(Stored items)

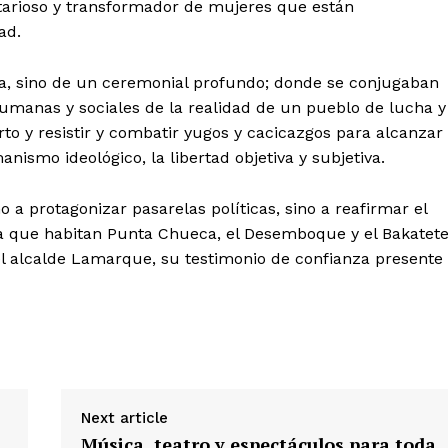
arioso y transformador de mujeres que están
ad.
ica, sino de un ceremonial profundo; donde se conjugaban
umanas y sociales de la realidad de un pueblo de lucha y
o y resistir y combatir yugos y cacicazgos para alcanzar
anismo ideológico, la libertad objetiva y subjetiva.
a protagonizar pasarelas políticas, sino a reafirmar el
ia que habitan Punta Chueca, el Desemboque y el Bakatete
l alcalde Lamarque, su testimonio de confianza presente 
Next article
Música, teatro y espectáculos para toda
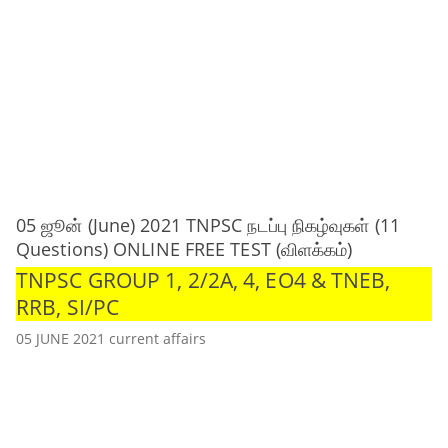
05 ஜூன் (June) 2021 TNPSC நடப்பு நிகழ்வுகள் (11
Questions) ONLINE FREE TEST (விளக்கம்)
TNPSC GROUP 1, 2/2A, 4, EO4 & TNEB,
RRB, SI/PC
05 JUNE 2021 current affairs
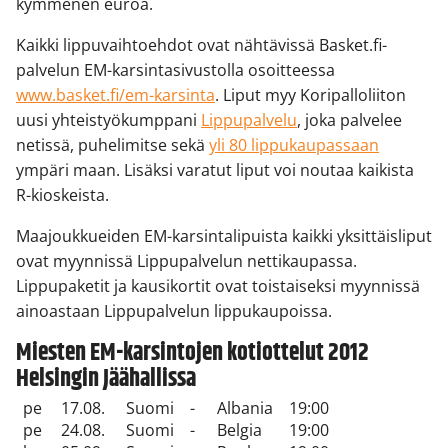
kymmenen euroa.
Kaikki lippuvaihtoehdot ovat nähtävissä Basket.fi-
palvelun EM-karsintasivustolla osoitteessa
www.basket.fi/em-karsinta
. Liput myy Koripalloliiton
uusi yhteistyökumppani
Lippupalvelu
, joka palvelee
netissä, puhelimitse sekä
yli 80 lippukaupassaan
ympäri maan. Lisäksi varatut liput voi noutaa kaikista
R-kioskeista.
Maajoukkueiden EM-karsintalipuista kaikki yksittäisliput
ovat myynnissä Lippupalvelun nettikaupassa.
Lippupaketit ja kausikortit ovat toistaiseksi myynnissä
ainoastaan Lippupalvelun lippukaupoissa.
Miesten EM-karsintojen kotiottelut 2012
Helsingin Jäähallissa
pe
17.08.
Suomi
-
Albania
19:00
pe
24.08.
Suomi
-
Belgia
19:00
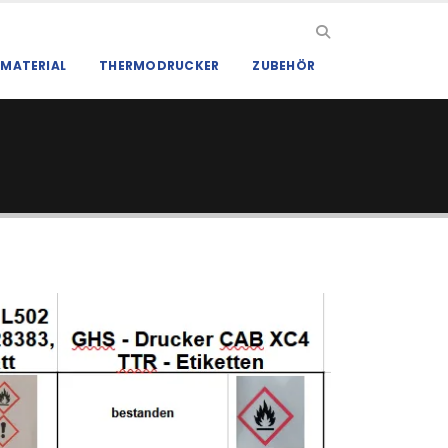
MATERIAL
THERMODRUCKER
ZUBEHÖR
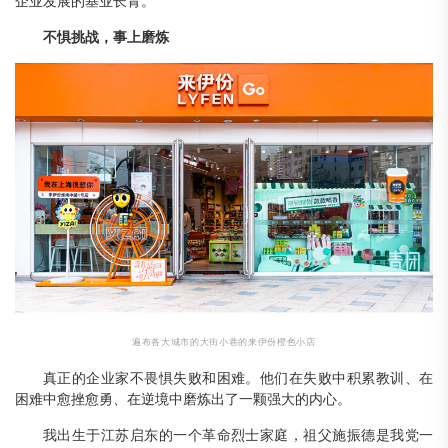
企业发展的基业长青。
不惧挑战，事上磨炼
遍布各大城市的大街小巷的来伊份橙色小店
真正的企业家不畏惧失败和困难。他们在失败中积累教训、在
困难中愈挫愈勇、在逆境中磨炼出了一颗强大的内心。
我出生于江苏启东的一个革命烈士家庭，祖父施振德是我党一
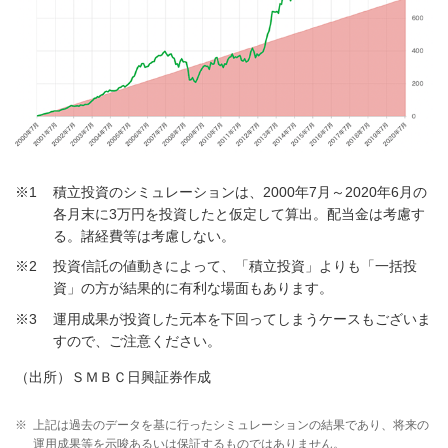
※1
積立投資のシミュレーションは、2000年7月～2020年6月の
各月末に3万円を投資したと仮定して算出。配当金は考慮す
る。諸経費等は考慮しない。
※2
投資信託の値動きによって、「積立投資」よりも「一括投
資」の方が結果的に有利な場面もあります。
※3
運用成果が投資した元本を下回ってしまうケースもございま
すので、ご注意ください。
（出所）ＳＭＢＣ日興証券作成
※
上記は過去のデータを基に行ったシミュレーションの結果であり、将来の
運用成果等を示唆あるいは保証するものではありません。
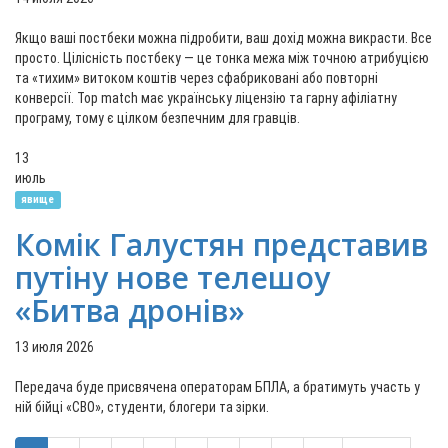
Якщо ваші постбеки можна підробити, ваш дохід можна викрасти. Все
просто. Цілісність постбеку — це тонка межа між точною атрибуцією
та «тихим» витоком коштів через сфабриковані або повторні
конверсії. Top match має українську ліцензію та гарну афіліатну
програму, тому є цілком безпечним для гравців.
13
июль
явище
Комік Галустян представив
путіну нове телешоу
«Битва дронів»
13 июля 2026
Передача буде присвячена операторам БПЛА, а братимуть участь у
ній бійці «СВО», студенти, блогери та зірки.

AIM OF THE TASK >> What is needed is an exact copy of only the lines above from the one with "05 JUNE 2021 current affairs" to the one with "netissä, puhelimitse sekä", both kept, with every picture left out.

TASK ANSWER >>
05 JUNE 2021 current affairs
kymmenen euroa.
Kaikki lippuvaihtoehdot ovat nähtävissä Basket.fi-
palvelun EM-karsintasivustolla osoitteessa
www.basket.fi/em-karsinta
. Liput myy Koripalloliiton
uusi yhteistyökumppani
Lippupalvelu
, joka palvelee
netissä, puhelimitse sekä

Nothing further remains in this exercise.